Taí a vida que não cabe no Lattes e nem nas gramáticas. Taí a vida cujo registro encontramos nos existires de cada um e em suas intensidades ... é nesses transversamentos sem emolduramentos, que vemos e sentimos a visceralidade que é a vida corrente de quem não subtrai da existência nem o mais duro, nem o mais difícil, nem o mais dorido... remexe no interior de suas dobras...... pharresia, incorpora a coragem da verdade como a espinha do seu dorso... verdade da vida nua, vida feita poesia que dilacera suavidades, vida cortante, vida do jeito que ela é. Imprecisa. Poética. Descompassada. Desemparelhada. É a vida que transborda.

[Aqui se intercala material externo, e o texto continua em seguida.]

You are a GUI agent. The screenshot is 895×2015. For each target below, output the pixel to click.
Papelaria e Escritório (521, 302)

Maria Luiza Diello – Venho dos descampados da existência, feito cheios de precisões para serem desfeitas; pescadora, bolicheira, moinheira, mulher-da-vida, conversadeira, inventadeira, poeteira, escrevinhadeira e curiosa (o que provoca pesquisamentos por causa do pouco conhecimento), no mais, Psicóloga, Especialista em Ciência Política, Mestre em Filosofia, Trabalhadora Pública e, também, arredo o banco pra trabalhar num canto não tão público, com as gentes que se recolhem um pouco ao conversatório (que a maioria chama de consultório).